## What is expected
Look through the material beneath and copy each line with the word "Nehemiah".
»»
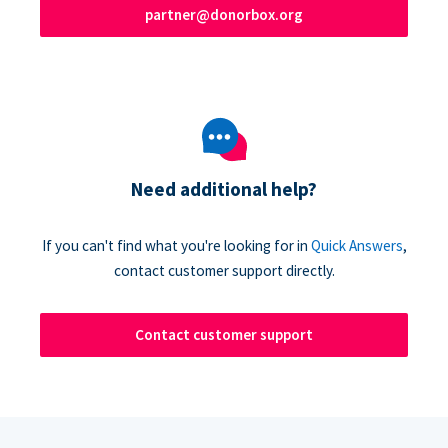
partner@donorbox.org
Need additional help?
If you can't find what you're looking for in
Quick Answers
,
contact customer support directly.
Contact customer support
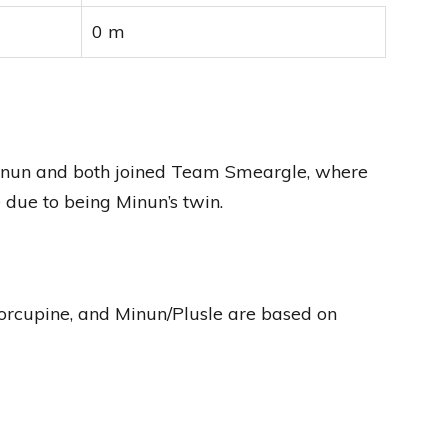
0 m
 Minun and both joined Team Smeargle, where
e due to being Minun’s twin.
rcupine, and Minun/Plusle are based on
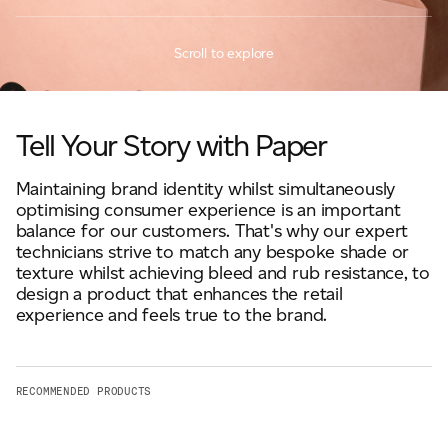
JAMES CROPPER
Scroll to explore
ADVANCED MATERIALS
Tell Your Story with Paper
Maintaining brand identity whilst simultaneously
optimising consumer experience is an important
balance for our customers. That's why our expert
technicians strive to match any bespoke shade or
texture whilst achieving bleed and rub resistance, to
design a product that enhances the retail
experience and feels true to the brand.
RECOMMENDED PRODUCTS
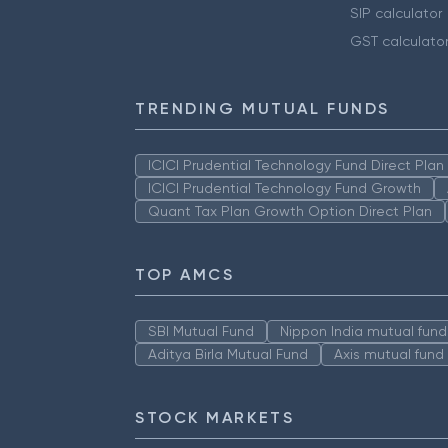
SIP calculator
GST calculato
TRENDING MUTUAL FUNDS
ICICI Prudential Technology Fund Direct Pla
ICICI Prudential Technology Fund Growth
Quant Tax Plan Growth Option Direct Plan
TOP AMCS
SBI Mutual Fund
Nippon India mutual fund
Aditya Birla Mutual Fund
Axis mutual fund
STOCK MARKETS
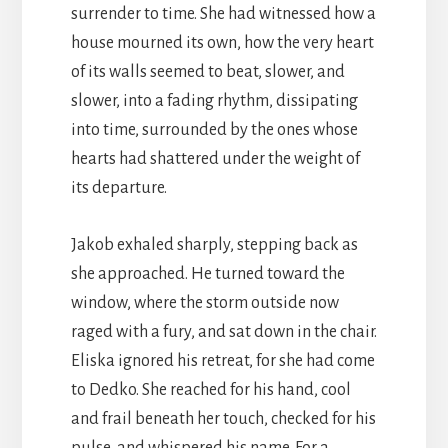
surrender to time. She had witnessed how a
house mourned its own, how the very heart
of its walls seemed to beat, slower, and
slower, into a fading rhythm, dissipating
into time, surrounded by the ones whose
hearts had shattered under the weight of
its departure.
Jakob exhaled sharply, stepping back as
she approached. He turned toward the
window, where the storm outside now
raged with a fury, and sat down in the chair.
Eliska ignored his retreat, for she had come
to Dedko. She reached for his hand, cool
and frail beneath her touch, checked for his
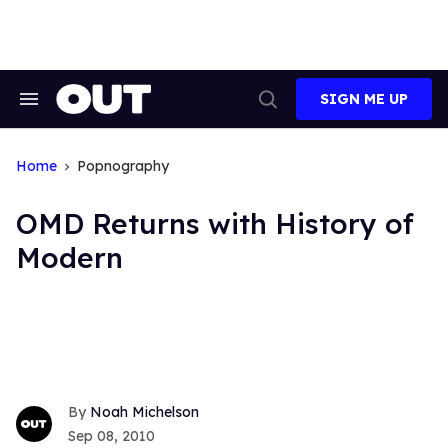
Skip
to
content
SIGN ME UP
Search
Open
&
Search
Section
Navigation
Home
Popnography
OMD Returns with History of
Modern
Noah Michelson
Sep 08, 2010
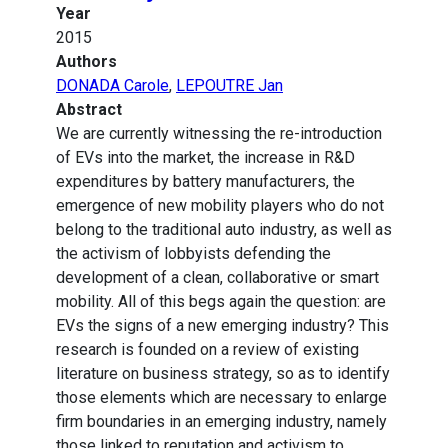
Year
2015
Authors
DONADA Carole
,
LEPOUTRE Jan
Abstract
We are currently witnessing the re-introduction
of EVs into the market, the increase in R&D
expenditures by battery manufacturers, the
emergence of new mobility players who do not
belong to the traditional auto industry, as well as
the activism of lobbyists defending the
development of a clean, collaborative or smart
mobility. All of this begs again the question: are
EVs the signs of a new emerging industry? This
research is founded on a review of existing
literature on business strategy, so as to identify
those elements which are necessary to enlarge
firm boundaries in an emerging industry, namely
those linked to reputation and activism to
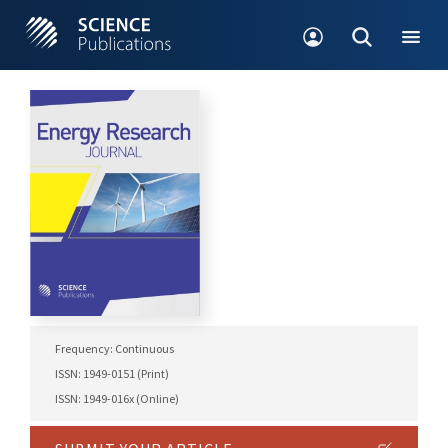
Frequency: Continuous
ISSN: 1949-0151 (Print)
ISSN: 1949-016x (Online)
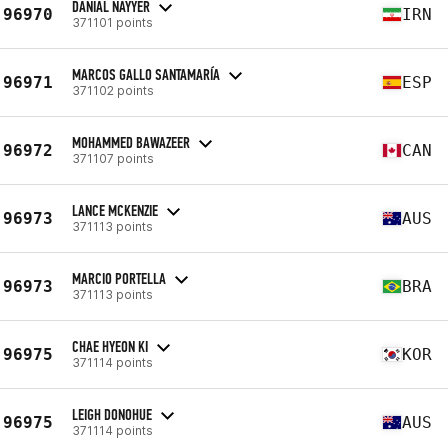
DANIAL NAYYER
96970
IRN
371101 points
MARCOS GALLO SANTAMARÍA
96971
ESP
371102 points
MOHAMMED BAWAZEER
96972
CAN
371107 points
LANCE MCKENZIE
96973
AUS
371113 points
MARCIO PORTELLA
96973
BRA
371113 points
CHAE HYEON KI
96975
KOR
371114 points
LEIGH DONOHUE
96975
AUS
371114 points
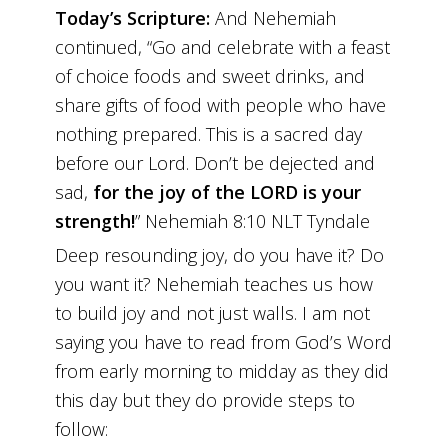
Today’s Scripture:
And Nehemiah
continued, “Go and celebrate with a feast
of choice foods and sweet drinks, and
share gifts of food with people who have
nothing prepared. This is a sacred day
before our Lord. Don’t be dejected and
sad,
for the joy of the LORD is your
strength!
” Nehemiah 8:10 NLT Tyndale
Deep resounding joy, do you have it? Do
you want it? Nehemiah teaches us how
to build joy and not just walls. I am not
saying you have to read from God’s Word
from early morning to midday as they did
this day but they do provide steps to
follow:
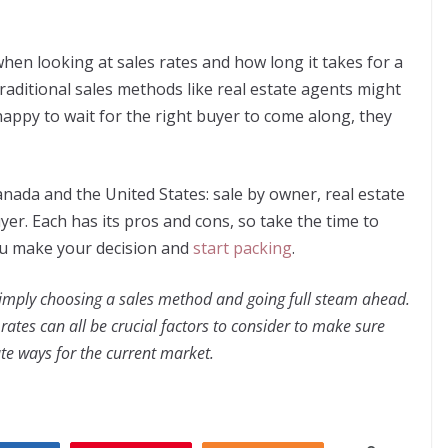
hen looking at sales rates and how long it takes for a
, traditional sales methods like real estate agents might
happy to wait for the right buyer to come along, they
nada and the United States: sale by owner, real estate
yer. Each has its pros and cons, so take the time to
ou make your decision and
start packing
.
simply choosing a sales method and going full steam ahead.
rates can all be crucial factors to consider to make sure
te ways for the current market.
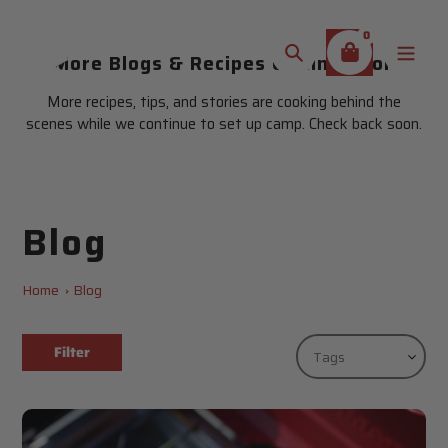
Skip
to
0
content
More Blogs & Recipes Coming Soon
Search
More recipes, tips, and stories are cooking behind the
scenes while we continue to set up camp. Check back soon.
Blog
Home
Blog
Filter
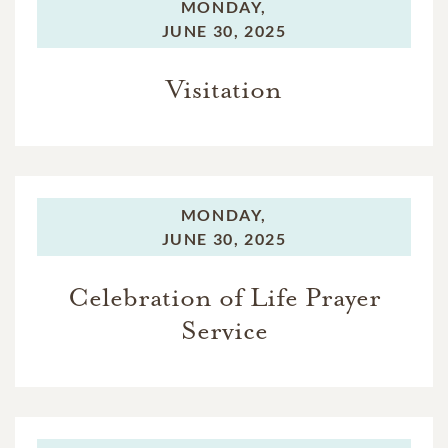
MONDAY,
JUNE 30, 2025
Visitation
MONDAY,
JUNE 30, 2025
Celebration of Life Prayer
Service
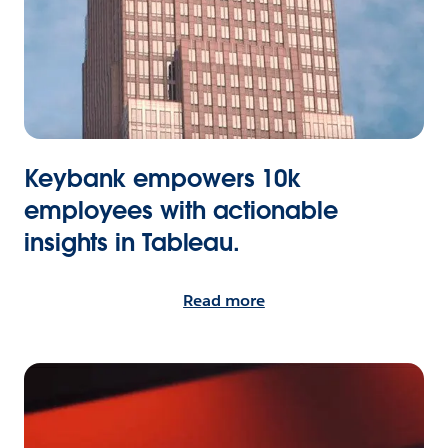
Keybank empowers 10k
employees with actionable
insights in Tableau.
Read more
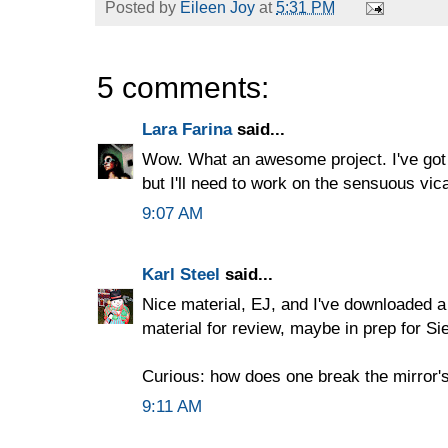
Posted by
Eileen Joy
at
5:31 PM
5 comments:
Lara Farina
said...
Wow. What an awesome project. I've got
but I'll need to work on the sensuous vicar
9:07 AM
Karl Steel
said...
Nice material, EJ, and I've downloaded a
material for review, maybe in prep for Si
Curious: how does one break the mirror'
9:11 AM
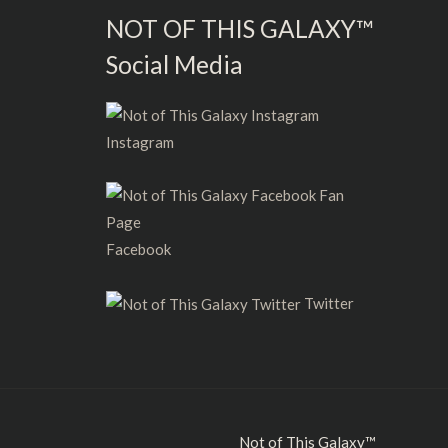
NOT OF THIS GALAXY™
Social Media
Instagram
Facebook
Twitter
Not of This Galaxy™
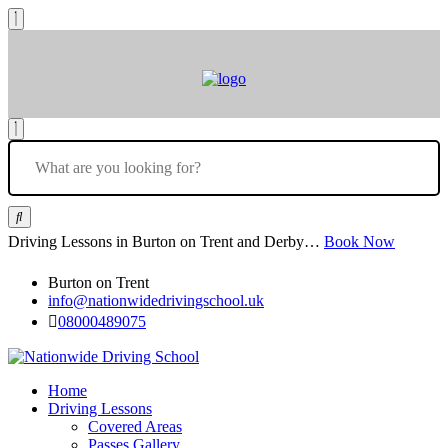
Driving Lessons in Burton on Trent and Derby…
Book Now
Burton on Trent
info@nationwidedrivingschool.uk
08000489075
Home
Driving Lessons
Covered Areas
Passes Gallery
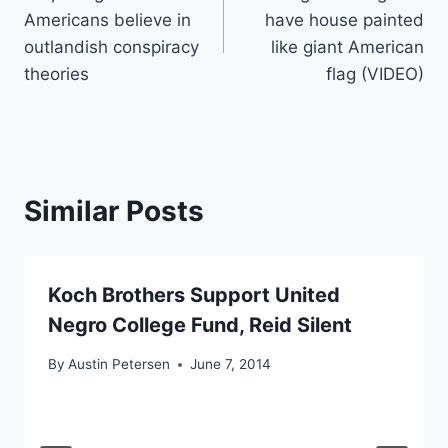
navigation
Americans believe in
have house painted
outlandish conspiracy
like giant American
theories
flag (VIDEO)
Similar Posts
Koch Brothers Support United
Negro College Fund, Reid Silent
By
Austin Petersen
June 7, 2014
««
## Finished exercise
And Nehemiah
” Nehemiah 8:10 NLT Tyndale
you want it? Nehemiah teaches us how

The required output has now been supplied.